__Your task__
Could you restate every entry word for word, minus the pictures?

Page-level text extractions:
..........

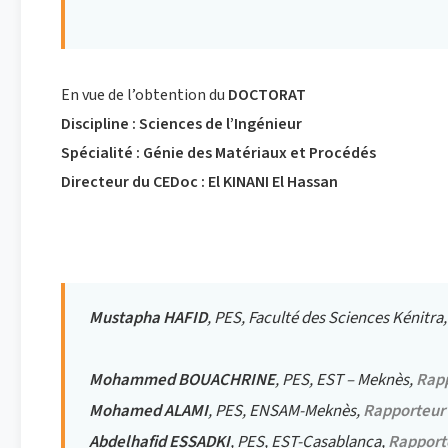
En vue de l’obtention du
DOCTORAT
Discipline :
Sciences de l’Ingénieur
Spécialité :
Génie des Matériaux et Procédés
Directeur du CEDoc :
El KINANI El Hassan
Devant le jury composé de :
Mustapha HAFID
, PES, Faculté des Sciences Kénitra
Mohammed BOUACHRINE
, PES, EST – Meknès,
Rap
Mohamed ALAMI
, PES, ENSAM-Meknès,
Rapporteur
Abdelhafid ESSADKI
, PES, EST-Casablanca,
Rapport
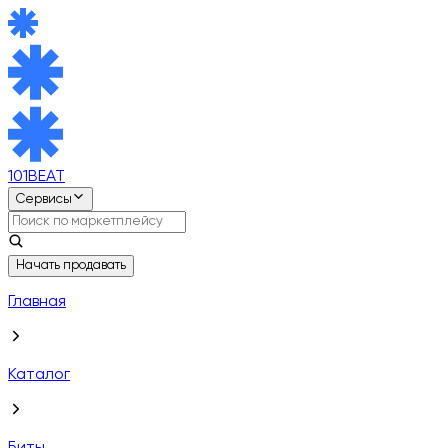
101BEAT
Сервисы
Начать продавать
Главная
Каталог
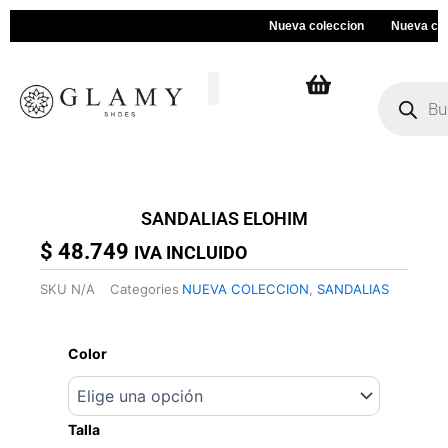
Ir
Nueva coleccion
Nueva colecci
al
contenido
Búsqueda
de
productos
SANDALIAS ELOHIM
$
48.749
IVA INCLUIDO
SKU
N/A
Categories
NUEVA COLECCION
,
SANDALIAS
SANDALIAS
ELOHIM
Color
cantidad
Talla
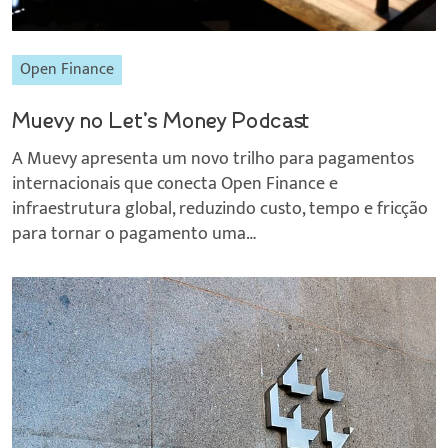
Open Finance
Muevy no Let’s Money Podcast
A Muevy apresenta um novo trilho para pagamentos
internacionais que conecta Open Finance e
infraestrutura global, reduzindo custo, tempo e fricção
para tornar o pagamento uma…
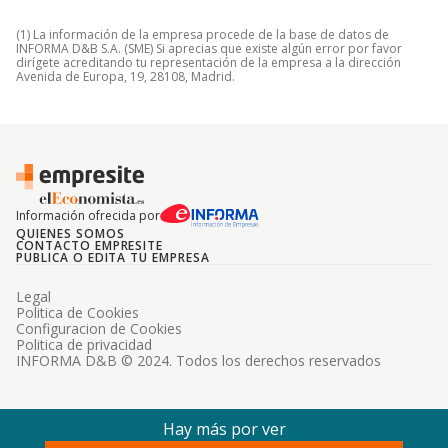
(1) La información de la empresa procede de la base de datos de
INFORMA D&B S.A. (SME) Si aprecias que existe algún error por favor
dirígete acreditando tu representación de la empresa a la dirección
Avenida de Europa, 19, 28108, Madrid.
Información ofrecida por
QUIENES SOMOS
CONTACTO EMPRESITE
PUBLICA O EDITA TU EMPRESA
Legal
Politica de Cookies
Configuracion de Cookies
Politica de privacidad
INFORMA D&B © 2024. Todos los derechos reservados
Hay más por ver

..........

__Result for this exercise__
En vue de l’obtention du
DOCTORAT
Discipline :
Sciences de l’Ingénieur
Spécialité :
Génie des Matériaux et Procédés
Directeur du CEDoc :
El KINANI El Hassan
Devant le jury composé de :
Mustapha HAFID
, PES, Faculté des Sciences Kénitra
Mohammed BOUACHRINE
, PES, EST – Meknès,
Rap
Mohamed ALAMI
, PES, ENSAM-Meknès,
Rapporteur
Abdelhafid ESSADKI
, PES, EST-Casablanca,
Rapport
101BEAT
Сервисы
Начать продавать
Главная
Каталог
Ir
Nueva coleccion
Nueva colecci
al
contenido
Búsqueda
de
productos
SANDALIAS ELOHIM
$
48.749
IVA INCLUIDO
SKU
N/A
Categories
NUEVA COLECCION
,
SANDALIAS
SANDALIAS
ELOHIM
Color
cantidad
Talla
Open Finance
Muevy no Let’s Money Podcast
A Muevy apresenta um novo trilho para pagamentos
internacionais que conecta Open Finance e
infraestrutura global, reduzindo custo, tempo e fricção
para tornar o pagamento uma…
(1) La información de la empresa procede de la base de datos de
INFORMA D&B S.A. (SME) Si aprecias que existe algún error por favor
dirígete acreditando tu representación de la empresa a la dirección
Avenida de Europa, 19, 28108, Madrid.
Información ofrecida por
QUIENES SOMOS
CONTACTO EMPRESITE
PUBLICA O EDITA TU EMPRESA
Legal
Politica de Cookies
Configuracion de Cookies
Politica de privacidad
INFORMA D&B © 2024. Todos los derechos reservados
Hay más por ver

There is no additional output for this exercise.